When cells are infected with some strains of the Salmonella bacterium, it can cause typhoid fever, which is thought to result in the deaths of over 100,000 people every year around the world. By growing intracellularly, the microbial pathogen can shield itself from the immune system, and intentional cell death can, therefore, impede Salmonella infections. Reporting in the journal Immunity, scientists have now learned that there are multiple ways that cells can die; Salmonella has tried to evade the impacts of suicidal cells, so cells have evolved alternative mechanisms that can still prevent the spread of Salmonella and typhoid fever through cell death.
"The rapid death of infected cells is an important protective strategy against intracellular bacteria. This stops the reproduction and spread of the bacteria, and can trigger protective immune defenses at the site of the infection, which further control the infection," explained University of Melbourne Professor Sammy Bedoui.
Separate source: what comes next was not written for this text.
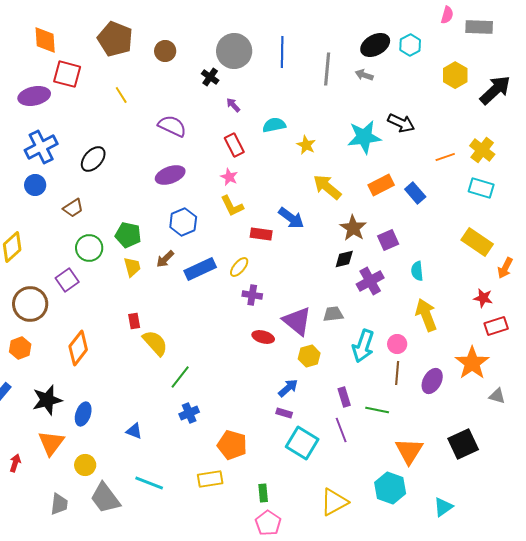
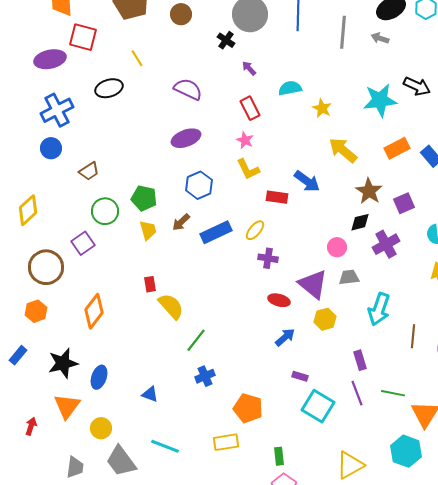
black ellipse: (93, 159) -> (109, 88), moved, turned 32
pink circle: (397, 344) -> (337, 247), moved
blue arrow: (288, 388) -> (285, 337), moved
green line: (377, 410) -> (393, 393), moved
"Many proteins have been thought to be important for driving the death of bacteria-infected cells, which signal within cells and also degrade key components of the cell to bring about its death. However, there has been uncertainty about precisely how bacteria-infected cells die, the key molecules involved, and what this means for controlling an infection," added Bedoui.
In this study, the researchers knocked out various combinations of proteins that are involved in cell death pathways to learn more about the roles they play during Salmonella infections.
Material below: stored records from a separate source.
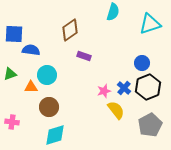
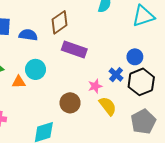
blue semicircle: (31, 50) -> (28, 35), moved
purple rectangle: (84, 56) -> (74, 50), size x1.6
blue cross: (124, 88) -> (116, 75), moved
brown circle: (49, 107) -> (70, 103), moved

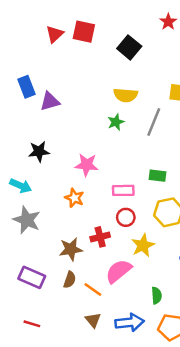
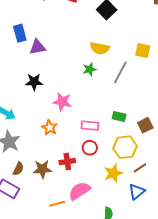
black star: (39, 151) -> (34, 82), moved
yellow star: (143, 245) -> (113, 173), moved
brown semicircle: (70, 280) -> (18, 169), moved
orange line: (93, 289) -> (57, 204), turned -56

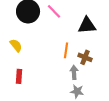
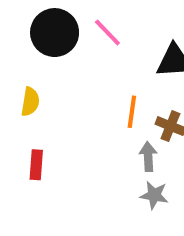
yellow semicircle: (16, 45) -> (30, 102), turned 48

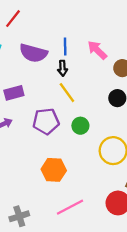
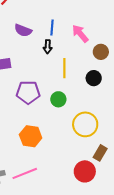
purple semicircle: (33, 53) -> (23, 30), size x0.7
yellow line: (67, 93) -> (64, 68), moved, turned 30
pink line: (70, 207) -> (25, 173), moved

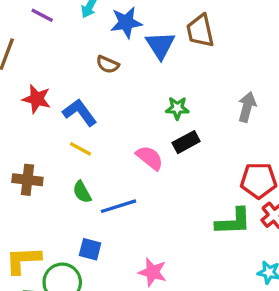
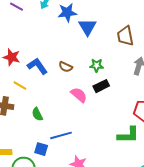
brown trapezoid: (200, 31) -> (125, 36), moved
brown semicircle: (108, 64) -> (66, 67), moved
yellow line: (80, 149) -> (20, 86), moved
blue line: (118, 206) -> (61, 135), moved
"We investigated the roles of proteins involved in three key types of cell death: apoptosis, pyroptosis, and necroptosis," said Associate Professor Marco Herold of the Walter and Eliza Hall Institute. "While these processes all result in cell death, each occurs differently at the molecular level, and has different consequences for triggering immunity and inflammation."
If only one of the cell death pathways was disrupted, the Salmonella infections were still controlled; the impact was minor, suggesting that the cells are not dependent on a single system, said Walter and Eliza Hall Institute researchers Dr. Marcel Doerflinger. But that was all the cells could tolerate.
"When we disabled two or all three forms of cell death, we saw that Salmonella infections were not controlled and the bacteria rapidly spread. This suggested that cells have developed several backups to ensure cell death happens if there is a fault in one cell death pathway. While we only studied Salmonella, we speculate that our findings might be relevant to other intracellular pathogens such as the bacterium that causes tuberculosis," he added.
This work also discovered previously unknown roles of caspases, which are involved in cell death. "Until now, certain caspases including two known as caspase 1 and caspase 8 had very well-defined roles as early triggers of two distinct types of cell death. Our results showed that contrary to current perceptions these caspases can act within the other pathway and even at later, critical stages of cell death when the cell is being dismantled,” said Walter and Eliza Hall Institute researcher Professor Andreas Strasser.
"This is an example of another fail-safe process in the overall cell death machinery that ensures protection against pathogens like Salmonella," he said.
In a world full of microbes, cells are in an ongoing race to win a never-ending battle for survival.
"Throughout evolution, both sides have developed new tactics in an arms race for supremacy. Living and multiplying inside cells - rather than outside - helped the bacteria avoid immune detection, but animals responded by developing ways for infected cells to undergo altruistic suicide - which we have revealed is a highly coordinated but flexible system that has several fail-safe mechanisms," Strasser said.